期刊名称:Proceedings of the National Academy of Sciences
印刷版ISSN:0027-8424
电子版ISSN:1091-6490
出版年度:1999
卷号:96
期号:12
页码:7029-7034
DOI:10.1073/pnas.96.12.7029
语种:English
出版社:The National Academy of Sciences of the United States of America
摘要:Many diseases of the central nervous system (CNS), particularly those of genetic, metabolic, or infectious/inflammatory etiology, are characterized by "global" neural degeneration or dysfunction. Therapy might require widespread neural cell replacement, a challenge not regarded conventionally as amenable to neural transplantation.
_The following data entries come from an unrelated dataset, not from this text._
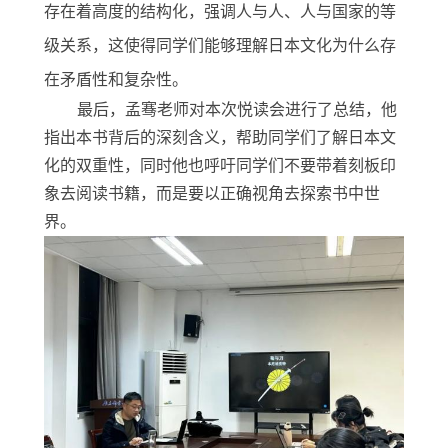
存在着高度的结构化，强调人与人、人与国家的等
级关系，这使得同学们能够理解日本文化为什么存
在矛盾性和复杂性。
最后，孟骞老师对本次悦读会进行了总结，他
指出本书背后的深刻含义，帮助同学们了解日本文
化的双重性，同时他也呼吁同学们不要带着刻板印
象去阅读书籍，而是要以正确视角去探索书中世
界。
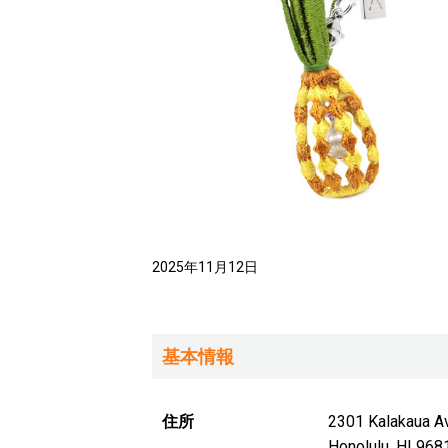
2025年11月12日
基本情報
住所
2301 Kalaka
Honolulu, HI 968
Mouse mutants characterized by CNS-wide white matter disease provide ideal models for testing the hypothesis that neural stem cell transplantation might compensate for defective neural cell types in neuropathologies requiring cell replacement throughout the brain. The oligodendrocytes of the dysmyelinated shiverer (shi) mouse are "globally" dysfunctional because they lack myelin basic protein (MBP) essential for effective myelination. Therapy, therefore, requires widespread replacement with MBP-expressing oligodendrocytes. Clonal neural stem cells transplanted at birth--using a simple intracerebroventricular implantation technique--resulted in widespread engraftment throughout the shi brain with repletion of MBP. Accordingly, of the many donor cells that differentiated into oligodendroglia--there appeared to be a shift in the fate of these multipotent cells toward an oligodendroglial fate--a subgroup myelinated up to 52% (mean={approx}40%) of host neuronal processes with better compacted myelin of a thickness and periodicity more closely approximating normal. A number of recipient animals evinced decrement in their symptomatic tremor. Therefore, "global" neural cell replacement seems feasible for some CNS pathologies if cells with stem-like features are used.